# Promoting FreeBSD



## ArtemD (Feb 26, 2009)

Hello folks

I have been using FreeBSD for a few years now and while my friends were hyping about latest Linux distro of the month I was able to do cool stuff using my FreeBSD box (home server, coding etc). I have been lately thinking about FreeBSD and what _I_ can do to make it better. 

I think FreeBSD is lacking in the marketing/hype department (even thou we have a lot to hype about!). I consider hype/marketing a necessary evil in this case. Linux has more hype and thus more users, which leads to more evangelists, which again leads to more contributors. I think FreeBSD needs more evangelists who blog about FreeBSD, give talks and so on. 
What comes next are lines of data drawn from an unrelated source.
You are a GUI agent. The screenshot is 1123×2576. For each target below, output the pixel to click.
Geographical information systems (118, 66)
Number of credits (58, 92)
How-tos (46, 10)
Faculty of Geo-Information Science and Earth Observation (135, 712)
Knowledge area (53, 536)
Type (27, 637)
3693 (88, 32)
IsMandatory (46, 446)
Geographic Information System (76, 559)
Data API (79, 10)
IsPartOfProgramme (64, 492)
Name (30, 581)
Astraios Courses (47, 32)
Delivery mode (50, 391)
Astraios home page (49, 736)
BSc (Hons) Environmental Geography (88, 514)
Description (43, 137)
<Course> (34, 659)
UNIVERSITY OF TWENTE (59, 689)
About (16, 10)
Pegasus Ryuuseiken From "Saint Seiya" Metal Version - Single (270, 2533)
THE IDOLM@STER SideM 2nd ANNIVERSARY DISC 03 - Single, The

So my question is two-fold. Why aren't we more vocal and what can I do in order to promote FreeBSD? Here are few things I came up with:

Donating money to FreeBSD foundation (obvious one)
Giving talks about FreeBSD at local Linux conferences/seminars/meetings if possible
Buying FreeBSD books
Starting a local FreeBSD/BSD enthusiast group
Trying to help newcomers as much as possible (mailing lists, forums etc)
Personally promoting FreeBSD more on the net (Twitter, Delicious, Facebook, LinkedIN and so on)
Trying to sneak FreeBSD at work
Trying and use FreeBSD based servers/providers when I need to rent a dedicated server (I am web developer by trade)
Burning FreeSBIE/PC-BSD and giving it out for free to friends and co-workers
Donating time to do some web work (aka build/update/modify/moderate website(s))
Promoting FreeBSD in my email and forum signatures

What other things I and other people can do in order to promote FreeBSD?

Thank you for reading 

P.S. I tried searching the forum for a thread that deals with this topic, but didn't find any so I created my own. If this has been discussed before please merge the threads.

Best regards,
Artem


----------



## plamaiziere (Feb 27, 2009)

ArtemD said:
			
		

> Hello folks
> 
> What other things I and other people can do in order to promote FreeBSD?



There is a lack of ports maintainers, if you're able to pick up a port it will be usefull.

See this recent call:
Call for potential ports maintainers
http://lists.freebsd.org/pipermail/freebsd-ports/2009-February/053024.html

Also there is a mailing freebsd-advocacy@


----------



## ArtemD (Feb 27, 2009)

plamaiziere said:
			
		

> There is a lack of ports maintainers, if you're able to pick up a port it will be usefull.
> 
> See this recent call:
> Call for potential ports maintainers
> ...



Thank you. I will check it out. I see there are a lot of webapps in ports so maybe I can help bring some of them up to date.


----------



## Roberth (Feb 27, 2009)

If you run your website on a freebsd server, mention that on your website.


----------